Zelfcompassie voor artsen
Mila de Koning en Marga Gooren. Foto: Lisenka l’Ami fotografie.

Wat vinden artsen zelf van deze stevige typering van de beroepsgroep?

Marga: “Een van de meelezers zei: ‘Als je dit leest wil je toch nooit geneeskunde gaan studeren?’ Ze had echt even zelfcompassie nodig, om het tot zich te nemen, maar ze kon het niet ontkennen. Op Twitter zei iemand: ‘Jeetje, ik moet het echt even wegleggen om het te verteren. Petje af, want scherp neergezet hoe het in elkaar zit’. Het is onaangenaam, maar dit is wel de realiteit voor veel artsen.

Wat kan zelfcompassie betekenen in dit samenspel van die bronnen van druk?

‘Zelfcompassie is een vriendelijke en begripvolle houding naar jezelf ten aanzien
van persoonlijke tekortkomingen, fouten, mislukkingen en andere pijnlijke gebeurtenissen’. Zo luidt de definitie De grondlegger van zeflcompassie, Kristin Neff, onderscheidt drie elementen in zelfcompassie:
1. Vriendelijkheid naar jezelf. Je behandelt jezelf in moeilijke situaties met
zachtheid, warmte en begrip in plaats van hardheid en zelfkritiek.
2. Gedeelde menselijkheid. Je ziet je fouten en pijnlijke ervaringen als een normaal
onderdeel van het menselijk bestaan in plaats van je geïsoleerd of afgescheiden
te voelen. Je bent niet de enige die dit overkomt.
3. Mindfulness. Je beziet je imperfecte zelf en je moeilijke ervaringen op een
accepterende en gebalanceerde manier in plaats van je er helemaal mee te
identificeren.
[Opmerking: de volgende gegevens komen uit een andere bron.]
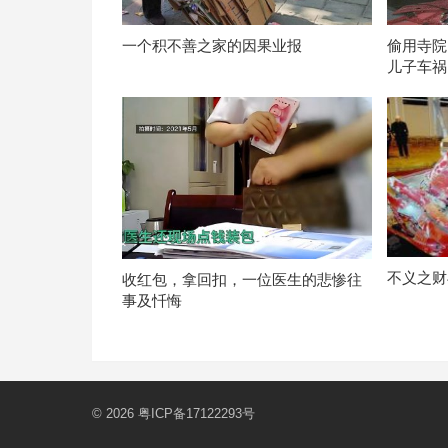
一个积不善之家的因果业报
偷用寺院
儿子车祸
不义之财
收红包，拿回扣，一位医生的悲惨往
事及忏悔
© 2026
粤ICP备17122293号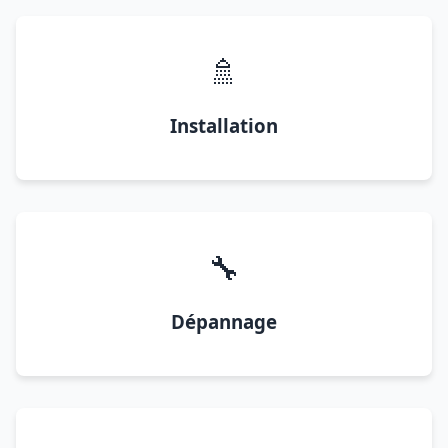
🚿
Installation
🔧
Dépannage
Je wordt er niet door meegesleept.
volgens Kristin Neff, een van de grondleggers van de zelfcompassiebeweging.

Mila: “Zoals wij beschrijven in het boek is burn-out meer een organisatieprobleem dan een individueel probleem. Zelfcompassie helpt artsen echter om zich staande te houden en zo goed mogelijk voor zichzelf te zorgen gegeven de ingewikkelde externe omstandigheden. En de ‘bijwerking’ van werken met zelfcompassie is dat de cirkel van invloed van artsen weer toeneemt en ze meer impact kunnen hebben op de externe factoren en op het organisatorische niveau.

Wat zien jullie tijdens een zelfcompassietraining gebeuren bij deelnemers?

“Mensen komen met heel wisselende redenen naar onze training toe”, vertelt Mila. “De een komt met vriendinnen mee met de gedachte ‘baadt het niet dan schaadt het niet’. Anderen komen omdat ze echt beter voor zichzelf willen zorgen. Ook komen er artsen die zich wel staande denken te houden maar er tijdens de training achter komen onder hoeveel druk ze eigenlijk staan. De stress-stand is voor hen het nieuwe normaal geworden.

Hoe uiteenlopend ook: tijdens de training maken ze met elkaar een connectie wat hen verbindt. En het mooie is: iedereen wordt vervolgens geraakt. Want allemaal zitten ze in een drukke en veeleisende baan waarin altijd tijd te kort is om te voldoen aan hun eigen hoge eisen. Allemaal hebben ze wel eens een fout gemaakt en daarover de schuld en schaamte gevoeld. Allemaal hebben ze te maken gehad met irritatie naar patiënten en allemaal hebben ze gehuild om de heftige dingen waarmee ze in hun werk te maken hebben. Dingen die tijdens hun werk onzichtbaar blijven, maar hier naar de oppervlakte komen. Zelfcompassie biedt handvatten dit onder ogen te zien, voor jezelf te leren zorgen en te helen.”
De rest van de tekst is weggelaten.